E os projetos que poderiam ter transformado nossas cidades para o bem:
Em São Paulo: Por que e para que foi aberta a av. Faria Lima? Como e por que ganhou o traçado que tem hoje? E a av. Berrine? Faria Lima e Berrine deslocaram do Centro escritórios comerciais, esvaziando o Centro e levando ao abandono que temos hoje. Berrine em particular foi projetada sem levar em consideração a vida dos trabalhadores na hora do almoço e depois do trabalho. 

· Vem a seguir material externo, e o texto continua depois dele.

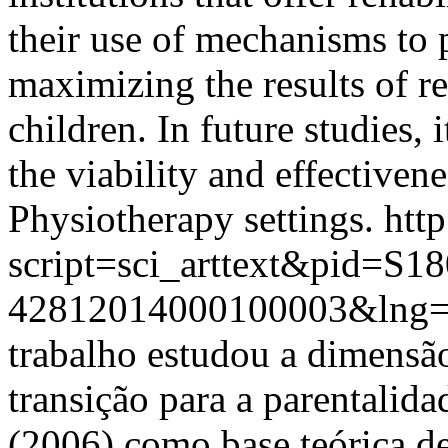
their use of mechanisms to 
maximizing the results of re
children. In future studies, 
the viability and effectivene
Physiotherapy settings.
http
script=sci_arttext&pid=S18
42812014000100003&lng=
trabalho estudou a dimensão
transição para a parentalid
(2006) como base teórica de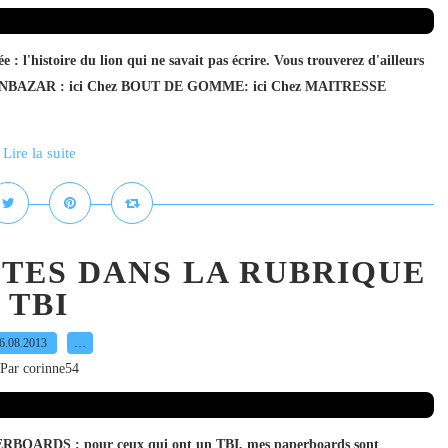
 : l'histoire du lion qui ne savait pas écrire. Vous trouverez d'ailleurs
LUTINBAZAR : ici Chez BOUT DE GOMME: ici Chez MAITRESSE
Lire la suite
TES DANS LA RUBRIQUE
TBI
6.08.2013
…
Par corinne54
APERBOARDS ; pour ceux qui ont un TBI, mes paperboards sont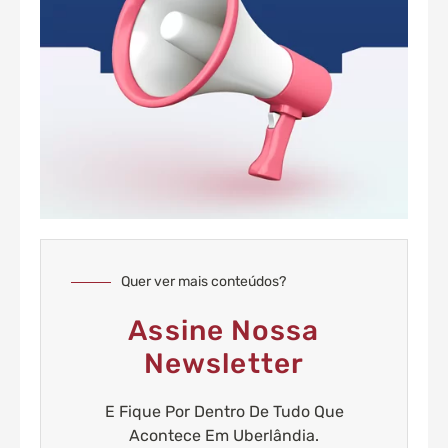
Quer ver mais conteúdos?
Assine Nossa
Newsletter
E Fique Por Dentro De Tudo Que
Acontece Em Uberlândia.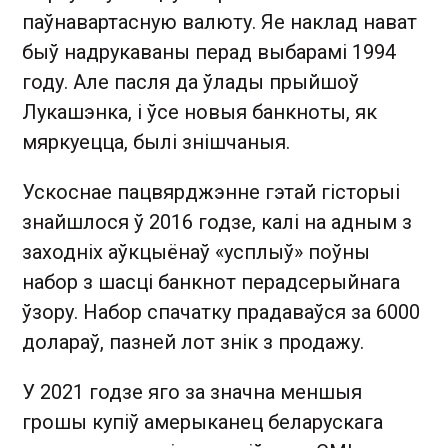
паўнавартасную валюту. Яе наклад нават
быў надрукаваны перад выбарамі 1994
году. Але пасля да ўлады прыйшоў
Лукашэнка, і ўсе новыя банкноты, як
мяркуецца, былі знішчаныя.
Ускоснае пацвярджэнне гэтай гісторыі
знайшлося ў 2016 годзе, калі на адным з
заходніх аўкцыёнаў «усплыў» поўны
набор з шасці банкнот перадсерыйнага
ўзору. Набор спачатку прадаваўся за 6000
долараў, пазней лот знік з продажу.
У 2021 годзе яго за значна меншыя
грошы купіў амерыканец беларускага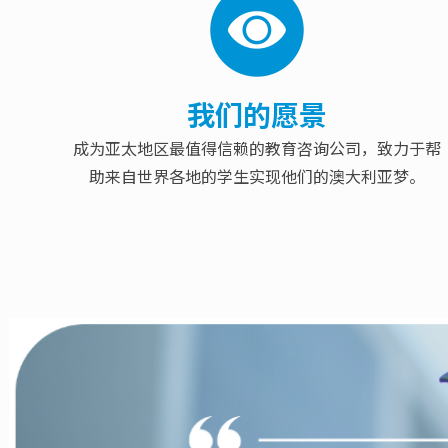
我们的愿景
成为亚太地区最值得信赖的教育咨询公司，致力于帮
助来自世界各地的学生实现他们的澳大利亚梦。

Ainda em São Paulo, porque não foram para frente os bulevares das avenidas Paulista e JK que realmente poderiam ter dado outro sentido não só a seus bairros, mas para toda cidade? O corredor de ônibus da av. Santo Amaro com seus terminais coletores proposta na administração Covas não só parou, mas foi deformada pela administração seguinte de Jânio Quadros. E os Planos Diretores, tão discutidos, tão desejados? Tanto se falou sobre a nova Barra Funda, foram apresentados projetos, desenhos, vídeos, sonhos... e? Os erros foram muitos e muitos deles tiveram plena aprovação da população.

Fui procurar o Projeto original da ciclovia Ibirapuera - Cidade Universitária USP, que eu sempre soube que eram de Sérgio Luiz Bianco, Adriano e mais alguém que não me lembro o nome, e dei com História dos Estudos de Bicicleta na CET - Meli Malatesta. No meio tem coisa que também pensei que eram de autoria do Projeto Ciclista comandado por Gunter Bantel. Projetos entregues a CET simplesmente não aparecem, e foram tantos.

Olhar para frente e não repetir os erros do passado; será que temos capacidade?

Houveram sonhos sobre como deveriam ser as cidades brasileiras e os sonhos foram água abaixo. Por que? Pode-se dizer que nosso pensamento intelectual não olhou para a nossa realidade. Arrisco dizer que a maioria não fazia a mais remota ideia do que existia do lado de lá, de como era a "cidade" dos pobres que crescia numa velocidade impressionante e sem controle. E um corporativismo feroz, um dos mais devastadores do futuro deste país. Por outro lado, é certo que virou esta baderna porque se permitiu que uns poucos fizessem o que bem entendessem, num quem pode mais chora menos. Para completar é líquido e certo que entre nós mais vale o olho no umbigo que a mão estendida para o coletivo. Salve-se quem puder!